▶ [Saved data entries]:
───

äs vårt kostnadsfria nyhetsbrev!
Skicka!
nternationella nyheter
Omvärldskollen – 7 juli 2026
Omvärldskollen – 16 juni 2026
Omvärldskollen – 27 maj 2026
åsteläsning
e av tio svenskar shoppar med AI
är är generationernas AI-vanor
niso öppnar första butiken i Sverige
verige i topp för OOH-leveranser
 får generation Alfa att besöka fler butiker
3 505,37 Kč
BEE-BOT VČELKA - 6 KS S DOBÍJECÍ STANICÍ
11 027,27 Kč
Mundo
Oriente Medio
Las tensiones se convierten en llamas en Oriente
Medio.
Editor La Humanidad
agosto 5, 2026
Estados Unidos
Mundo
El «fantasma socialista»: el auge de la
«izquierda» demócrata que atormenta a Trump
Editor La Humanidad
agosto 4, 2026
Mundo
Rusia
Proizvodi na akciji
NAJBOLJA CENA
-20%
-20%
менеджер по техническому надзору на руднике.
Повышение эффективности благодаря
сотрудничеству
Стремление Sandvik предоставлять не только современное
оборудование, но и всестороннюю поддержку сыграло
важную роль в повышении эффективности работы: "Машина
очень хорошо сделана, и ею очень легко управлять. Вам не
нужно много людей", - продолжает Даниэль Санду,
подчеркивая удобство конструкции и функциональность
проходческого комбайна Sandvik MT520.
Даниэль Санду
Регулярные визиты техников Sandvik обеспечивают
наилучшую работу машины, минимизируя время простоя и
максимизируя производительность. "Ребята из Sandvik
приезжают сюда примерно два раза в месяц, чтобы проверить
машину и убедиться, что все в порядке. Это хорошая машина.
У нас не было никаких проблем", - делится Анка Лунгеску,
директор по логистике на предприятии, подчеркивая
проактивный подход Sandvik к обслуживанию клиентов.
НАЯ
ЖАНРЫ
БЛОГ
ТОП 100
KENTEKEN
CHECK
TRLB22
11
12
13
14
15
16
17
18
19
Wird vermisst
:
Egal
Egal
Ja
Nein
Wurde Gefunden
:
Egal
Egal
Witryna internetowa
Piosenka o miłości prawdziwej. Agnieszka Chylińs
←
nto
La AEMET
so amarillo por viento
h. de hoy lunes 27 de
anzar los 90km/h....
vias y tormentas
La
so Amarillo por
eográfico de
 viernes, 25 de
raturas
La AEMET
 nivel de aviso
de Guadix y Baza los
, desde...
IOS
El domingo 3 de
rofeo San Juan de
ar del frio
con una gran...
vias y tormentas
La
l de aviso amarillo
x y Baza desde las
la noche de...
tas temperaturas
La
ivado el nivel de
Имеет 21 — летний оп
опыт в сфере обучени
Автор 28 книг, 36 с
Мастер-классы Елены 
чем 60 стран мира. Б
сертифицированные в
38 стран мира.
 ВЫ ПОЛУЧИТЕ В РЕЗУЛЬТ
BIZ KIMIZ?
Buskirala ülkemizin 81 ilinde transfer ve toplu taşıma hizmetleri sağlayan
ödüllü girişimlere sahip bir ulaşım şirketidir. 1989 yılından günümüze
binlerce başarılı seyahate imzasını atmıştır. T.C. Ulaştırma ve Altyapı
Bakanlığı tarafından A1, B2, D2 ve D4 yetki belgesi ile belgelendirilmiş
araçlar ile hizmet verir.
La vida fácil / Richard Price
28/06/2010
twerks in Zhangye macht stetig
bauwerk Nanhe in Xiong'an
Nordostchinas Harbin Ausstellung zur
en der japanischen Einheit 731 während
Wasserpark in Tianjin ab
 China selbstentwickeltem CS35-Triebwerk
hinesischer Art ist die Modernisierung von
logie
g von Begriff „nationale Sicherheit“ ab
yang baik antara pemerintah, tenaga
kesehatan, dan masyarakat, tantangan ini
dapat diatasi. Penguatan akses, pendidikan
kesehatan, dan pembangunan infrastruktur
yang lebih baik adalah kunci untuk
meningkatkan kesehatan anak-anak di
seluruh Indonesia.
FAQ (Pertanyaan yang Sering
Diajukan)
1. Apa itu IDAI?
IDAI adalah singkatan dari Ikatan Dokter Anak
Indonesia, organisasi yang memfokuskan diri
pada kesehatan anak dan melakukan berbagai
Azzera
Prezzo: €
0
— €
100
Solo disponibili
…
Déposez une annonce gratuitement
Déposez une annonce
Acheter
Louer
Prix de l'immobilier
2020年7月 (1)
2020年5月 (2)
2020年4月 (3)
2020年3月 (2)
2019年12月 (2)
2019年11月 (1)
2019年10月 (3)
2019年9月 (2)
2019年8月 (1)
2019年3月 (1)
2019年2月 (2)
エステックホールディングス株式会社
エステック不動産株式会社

───

▶ [WORK REQUEST]:
Go through the entries above and pull out each line with "annonce" in it.

▶ [SOLUTION TO THE EXERCISE]:
Déposez une annonce gratuitement
Déposez une annonce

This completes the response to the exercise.